Objective: To systematically review and synthesize evidence of determinants associated with hospital-based health service utilization among individuals with cerebral palsy (CP).
Data sources: Electronic databases MEDLINE, Embase, APA Psycinfo were searched from January 2000 to April 2020.
Study selection: Observational studies were included that described people with CP, reported quantitative measures of hospital-based health service utilization (inpatient, outpatient, emergency department), and based in high-income countries. We excluded studies that included only subsets of people with CP, or those that only reported therapy service utilization.
Data extraction: After initial screen, 2 reviewers reviewed full texts for inclusion and performed data extraction and risk of bias assessment using the Newcastle-Ottawa scale. Determinants of health service utilization were identified and categorized using the Andersen behavioral model.

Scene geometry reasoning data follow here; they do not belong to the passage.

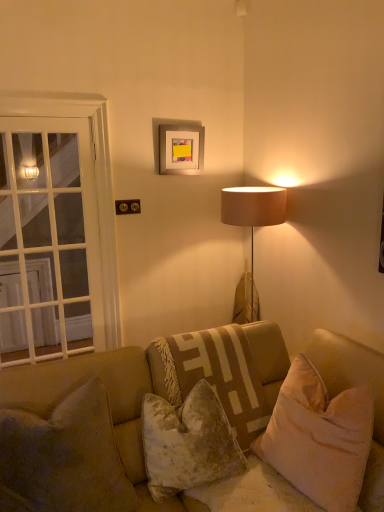 Question: Does white glass door at left have a smaller size compared to silver metallic picture frame at upper center?

Choices:
 (A) yes
 (B) no

Answer: (B)

Question: Is white glass door at left bigger than silver metallic picture frame at upper center?

Choices:
 (A) no
 (B) yes

Answer: (B)

Question: From a real-world perspective, is white glass door at left located beneath silver metallic picture frame at upper center?

Choices:
 (A) yes
 (B) no

Answer: (A)

Question: Is white glass door at left to the left of silver metallic picture frame at upper center from the viewer's perspective?

Choices:
 (A) yes
 (B) no

Answer: (A)

Question: From the image's perspective, is white glass door at left located beneath silver metallic picture frame at upper center?

Choices:
 (A) no
 (B) yes

Answer: (B)

Question: Can you confirm if white glass door at left is shorter than silver metallic picture frame at upper center?

Choices:
 (A) yes
 (B) no

Answer: (B)

Question: Is the surface of velvety beige pillow at lower left, which is the fourth pillow from right to left, in direct contact with velvet beige pillow at center, which appears as the 2th pillow when viewed from the left?

Choices:
 (A) no
 (B) yes

Answer: (A)

Question: Considering the relative sizes of velvety beige pillow at lower left, the 1th pillow viewed from the left, and velvet beige pillow at center, which appears as the 2th pillow when viewed from the left, in the image provided, is velvety beige pillow at lower left, the 1th pillow viewed from the left, wider than velvet beige pillow at center, which appears as the 2th pillow when viewed from the left,?

Choices:
 (A) yes
 (B) no

Answer: (A)

Question: Can you confirm if velvety beige pillow at lower left, the 1th pillow viewed from the left, is positioned to the left of velvet beige pillow at center, which is the third pillow in right-to-left order?

Choices:
 (A) yes
 (B) no

Answer: (A)

Question: Considering the relative sizes of velvety beige pillow at lower left, which is the fourth pillow from right to left, and velvet beige pillow at center, which appears as the 2th pillow when viewed from the left, in the image provided, is velvety beige pillow at lower left, which is the fourth pillow from right to left, taller than velvet beige pillow at center, which appears as the 2th pillow when viewed from the left,?

Choices:
 (A) no
 (B) yes

Answer: (B)

Question: Does velvety beige pillow at lower left, which is the fourth pillow from right to left, lie behind velvet beige pillow at center, which is the third pillow in right-to-left order?

Choices:
 (A) yes
 (B) no

Answer: (B)

Question: Is velvety beige pillow at lower left, the 1th pillow viewed from the left, at the right side of velvet beige pillow at center, which appears as the 2th pillow when viewed from the left?

Choices:
 (A) yes
 (B) no

Answer: (B)

Question: Can you confirm if velvet beige pillow at center, which is the third pillow in right-to-left order, is taller than velvet beige couch at center?

Choices:
 (A) no
 (B) yes

Answer: (A) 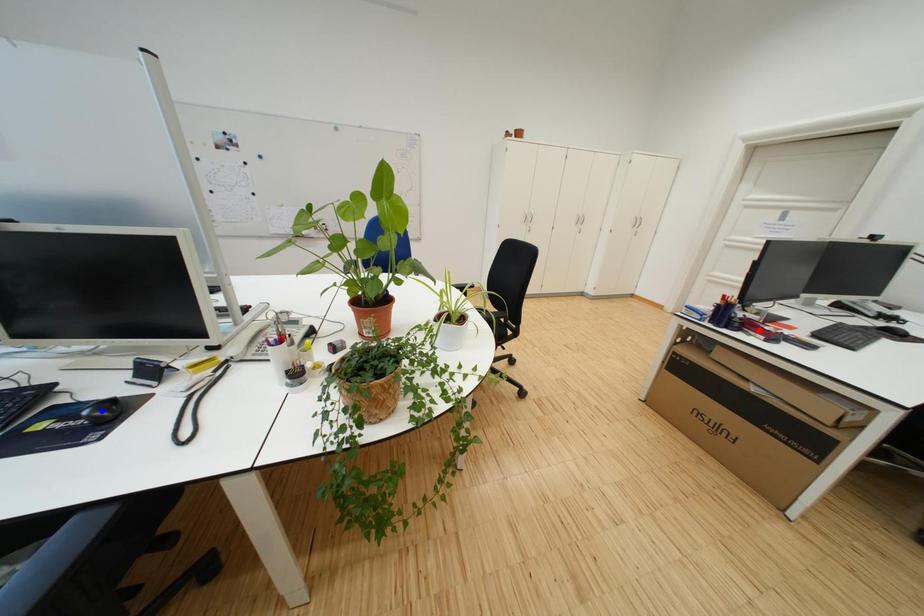 Question: Two points are marked on the image. Which point is closer to the camera?

Choices:
 (A) Blue point is closer.
 (B) Red point is closer.

Answer: (A) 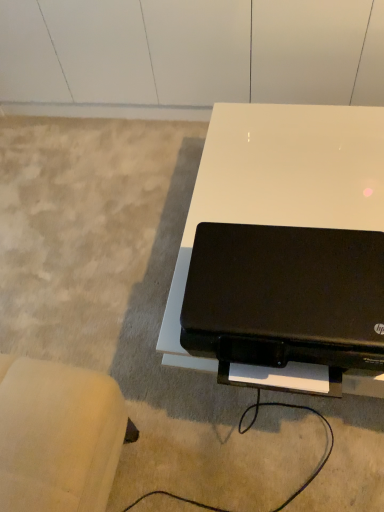 Identify the location of free point above black matte laptop at lower right (from a real-world perspective). (293, 282). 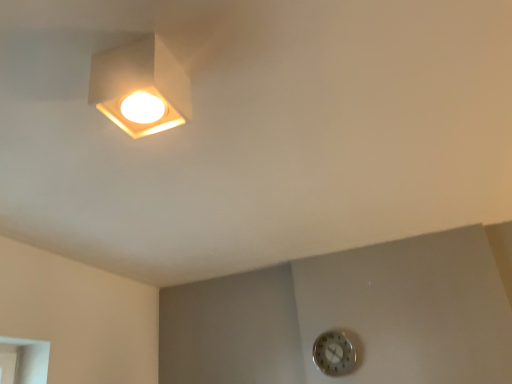 Question: Is matte white square lamp at upper left completely or partially inside metallic silver clock at lower right?

Choices:
 (A) yes
 (B) no

Answer: (B)

Question: From a real-world perspective, is metallic silver clock at lower right below matte white square lamp at upper left?

Choices:
 (A) no
 (B) yes

Answer: (B)

Question: Is metallic silver clock at lower right at the right side of matte white square lamp at upper left?

Choices:
 (A) no
 (B) yes

Answer: (B)

Question: Is the depth of metallic silver clock at lower right greater than that of matte white square lamp at upper left?

Choices:
 (A) no
 (B) yes

Answer: (B)

Question: From the image's perspective, is metallic silver clock at lower right over matte white square lamp at upper left?

Choices:
 (A) no
 (B) yes

Answer: (A)

Question: Does metallic silver clock at lower right have a larger size compared to matte white square lamp at upper left?

Choices:
 (A) no
 (B) yes

Answer: (A)

Question: Is matte white square lamp at upper left further to camera compared to metallic silver clock at lower right?

Choices:
 (A) no
 (B) yes

Answer: (A)

Question: From a real-world perspective, does matte white square lamp at upper left sit lower than metallic silver clock at lower right?

Choices:
 (A) no
 (B) yes

Answer: (A)

Question: Is metallic silver clock at lower right inside matte white square lamp at upper left?

Choices:
 (A) yes
 (B) no

Answer: (B)

Question: Is matte white square lamp at upper left facing towards metallic silver clock at lower right?

Choices:
 (A) no
 (B) yes

Answer: (A)

Question: Considering the relative sizes of matte white square lamp at upper left and metallic silver clock at lower right in the image provided, is matte white square lamp at upper left taller than metallic silver clock at lower right?

Choices:
 (A) no
 (B) yes

Answer: (A)

Question: From a real-world perspective, is matte white square lamp at upper left on top of metallic silver clock at lower right?

Choices:
 (A) yes
 (B) no

Answer: (A)

Question: Is matte white square lamp at upper left wider or thinner than metallic silver clock at lower right?

Choices:
 (A) wide
 (B) thin

Answer: (A)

Data synthesis: Seventeen studies met inclusion criteria. Study quality was high. Twenty-six determinants were reported across 8 Andersen model characteristics. Individual predisposing factors such as sex showed no difference in health service utilization; inpatient admissions decreased with increasing age during childhood and was lower in adults. Increased health service utilization was associated with "individual need" including severe gross motor disability, epilepsy, developmental/ intellectual disability and gastrostomy-use across inpatient, outpatient and emergency department settings. There was little information reported on socio-demographic and health system contextual determinants.
Conclusions: CP health service utilization is associated with age, severity and comorbidities. Improved understanding of determinants of health service utilization can support health service access for people with CP.
Keywords: Cerebral palsy; Health services; Health services accessibility; Rehabilitation.